グランドツーリングのイニシャルに、あの車から「R」を取ったもの

まず、GTとは英語でグランドツーリング“Grand Touring”、イタリア語なら“Gran Turismo”の頭文字を取ったもので、本来は車のジャンルやカテゴリを示すためのものだとされています。

その定義は、長距離の移動を快適にこなすことができる、快適性と操縦性を備えた車となります。

日本国内での「GT-R」という単語の出自を探ってみると、時は1964年にまでさかのぼります。
この年、第2回日本グランプリに出場するため、当時のプリンス自動車がプリンススカイラインの2代目モデルであるS50系を、より高性能にしたモデルを開発しました。

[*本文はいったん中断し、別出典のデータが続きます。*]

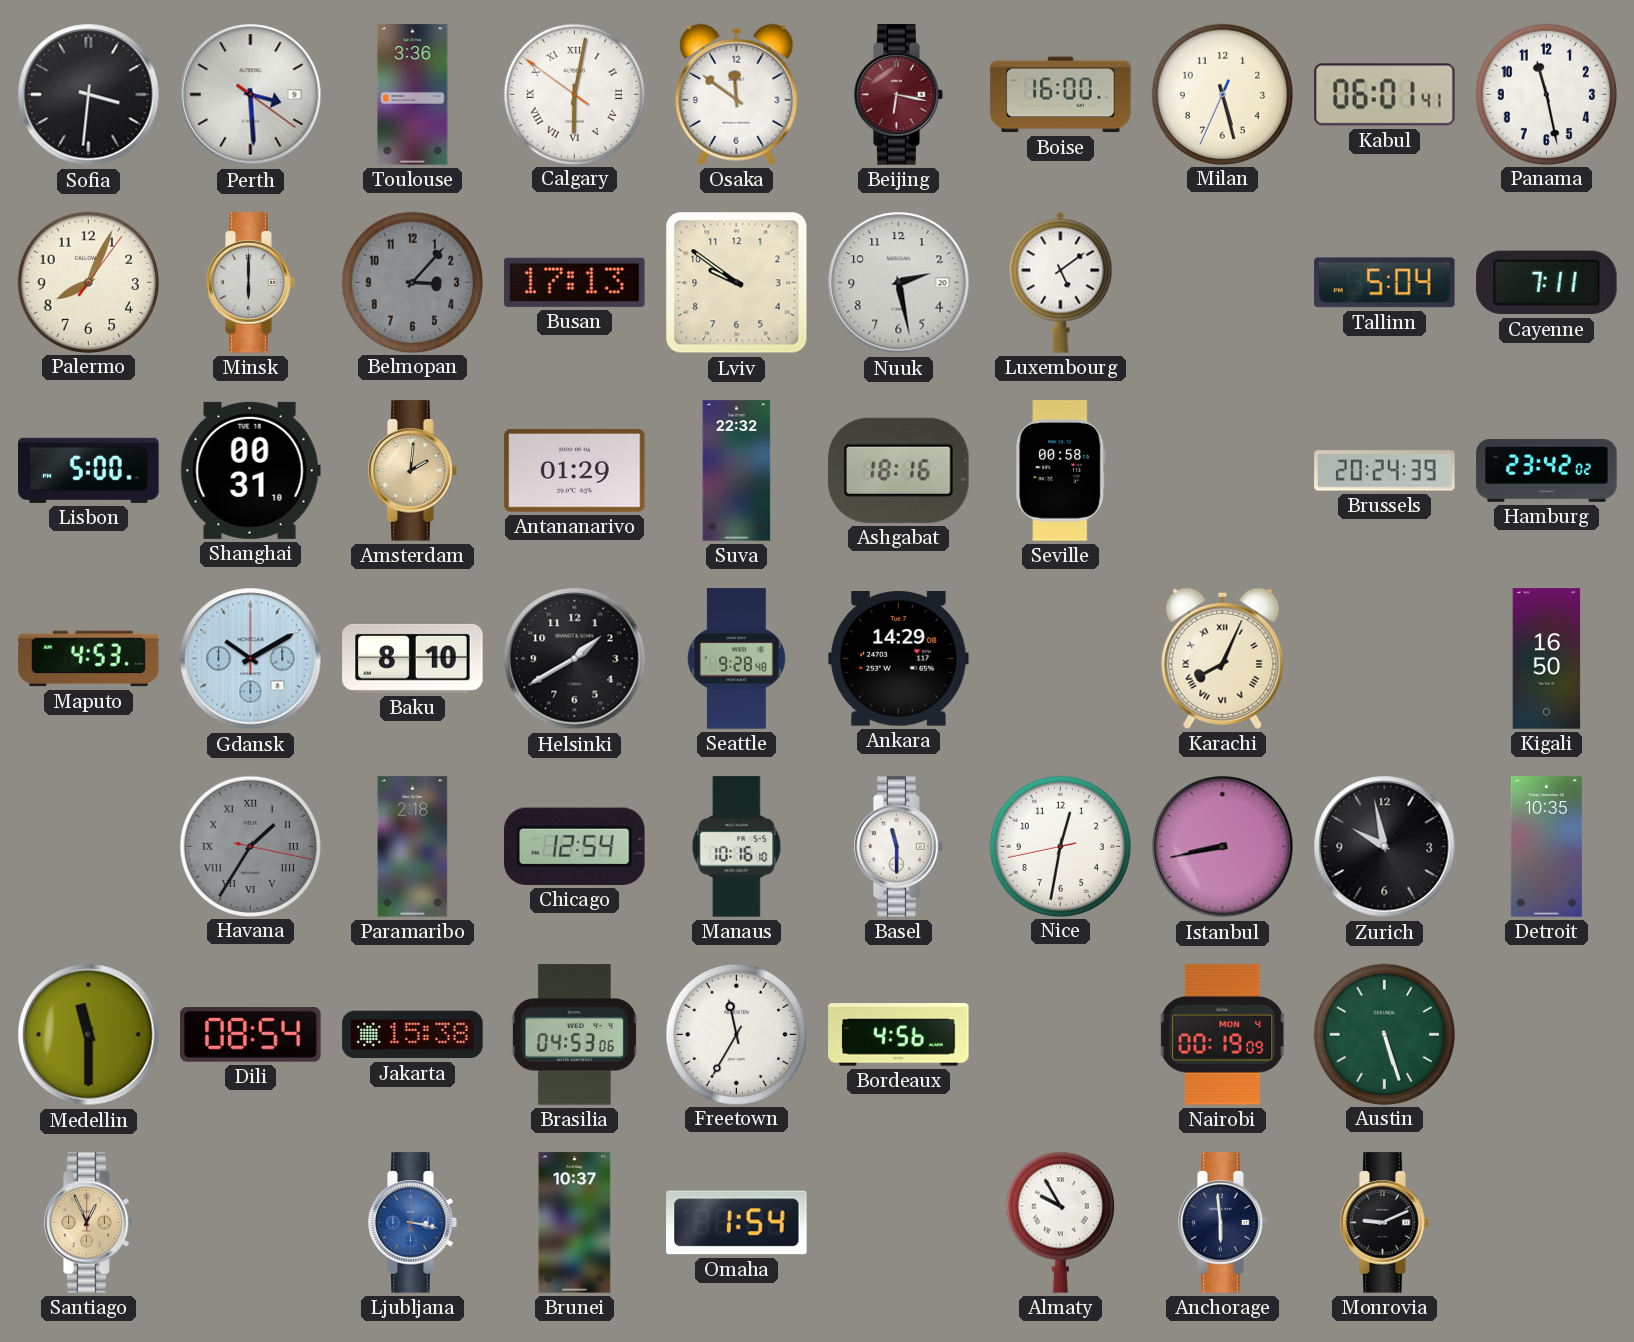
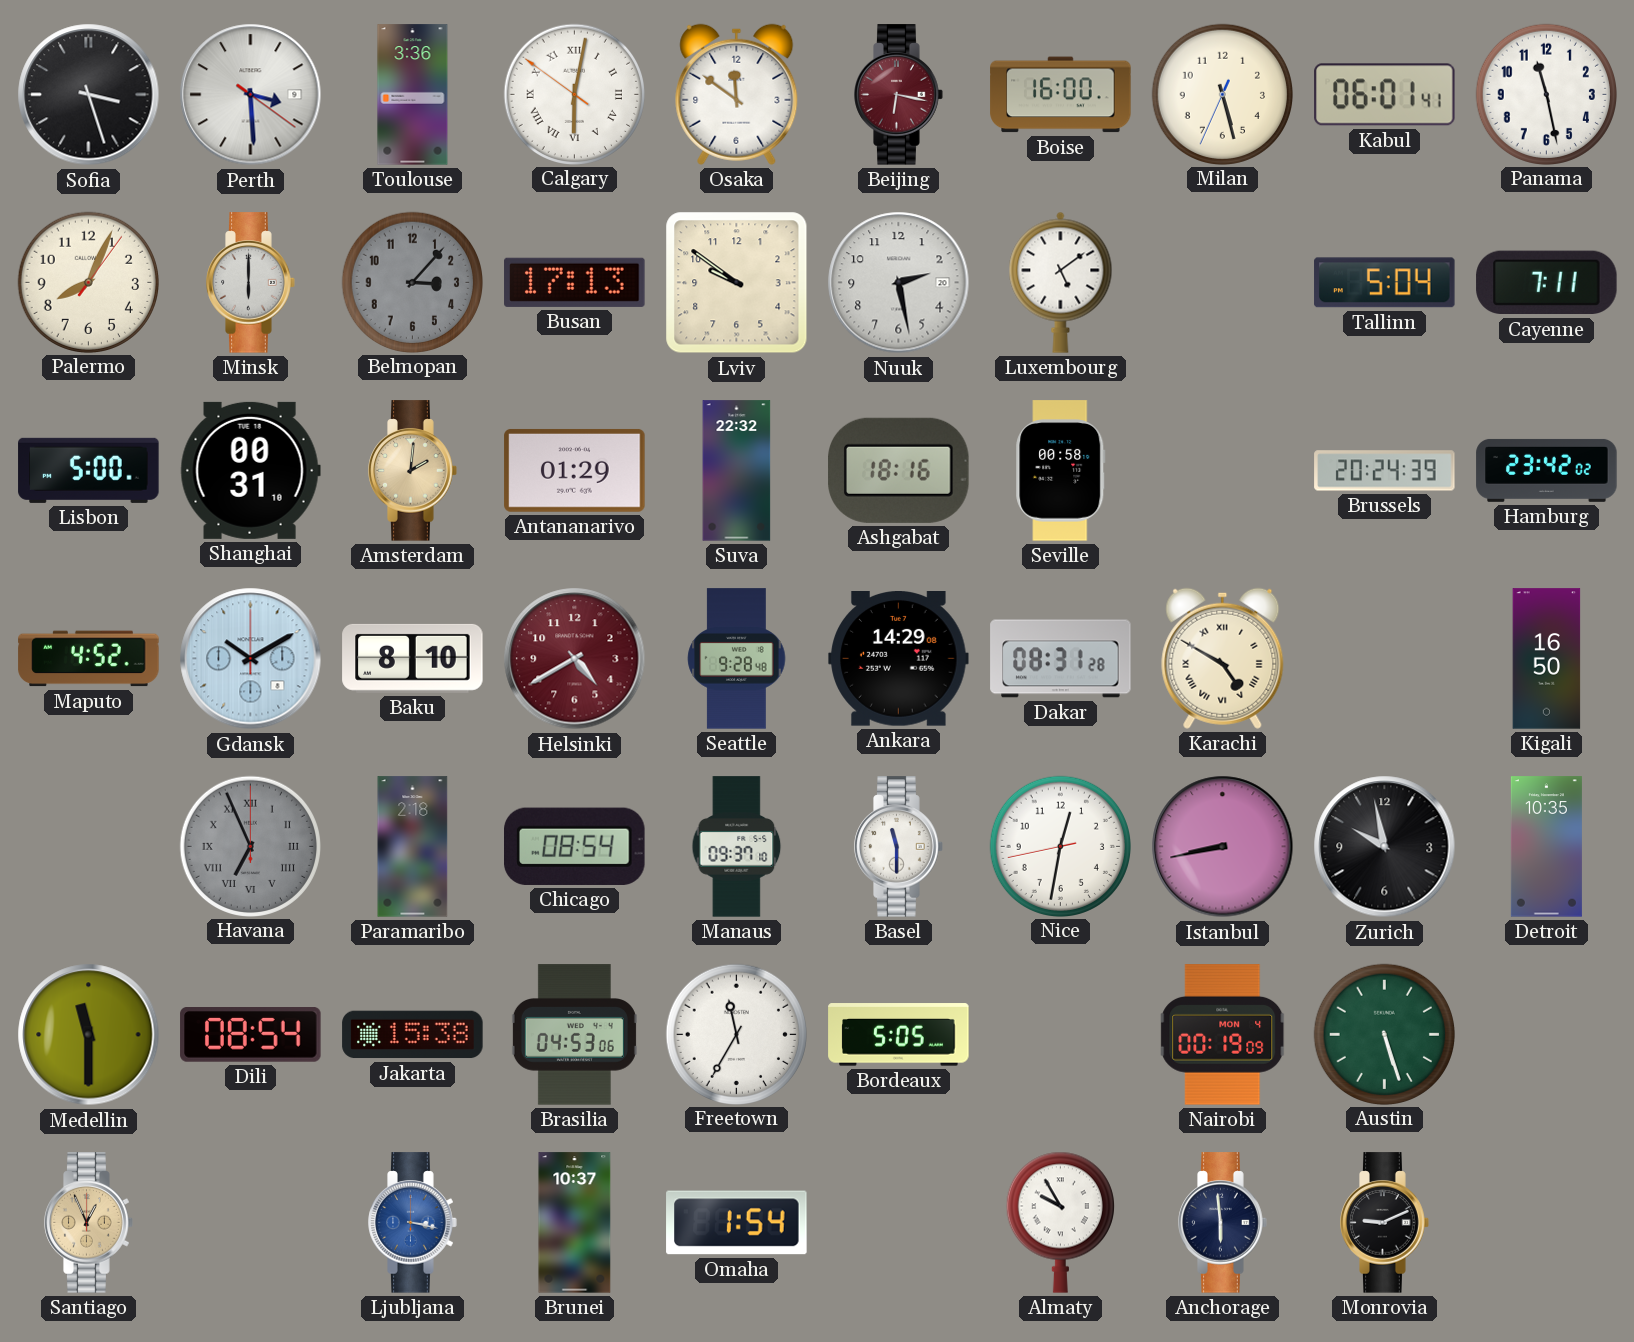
Sofia: 3:31 -> 3:27
Maputo: 4:53 -> 4:52
Helsinki: 1:40 -> 4:40
Helsinki dial: black -> burgundy
Dakar: none -> 08:31
Karachi: 8:04 -> 4:50
Havana: 1:35 -> 6:56
Chicago: 12:54 -> 08:54
Manaus: 10:16 -> 09:37
Bordeaux: 4:56 -> 5:05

開発された新型はホイールベースを200mm引き延ばし、グロリアスーパー6に搭載されていた直列6気筒エンジンをスワップ、レースへの参加資格を獲得するために僅か100台が製造され、S54型スカイラインGTを名乗ります。

これが、日本で初めてGTと付けられたモデルが誕生した瞬間であり、強敵であったポルシェを1度抜いてトップに立つという偉業を成し遂げた伝説的な車といわれています。
▲北海道スピードウェイ オープニングレース(1970/07/05)でのR380 

その後、市販車をベースにしたモデルではなく純粋なレースモデルが望まれ、プリンス自動車は1965年にプロトタイプレーシングカー、R380を完成させます。


R380は第3回日本グランプリにて優勝を果たし、搭載されていた4バルブ6気筒のGR8型エンジンのノウハウを用いてS20型エンジンを開発しました。

このエンジンを搭載していたのが、1969年にデビューした3代目スカイラインGT-Rでした。
これは、いわゆるハコスカと呼ばれるモデルであり、明確にレースに力をいれた車であることを表現するため、S54型スカイラインGTのGTと、R380のR“Racing”を取ってGT-Rと名付けたと言われています。
そして、2007年にハイパフォーマンスカーとして日産GT-Rがデビューし、現在に至るまでGT-Rは高性能の証という伝統を受け継ぎ続けています。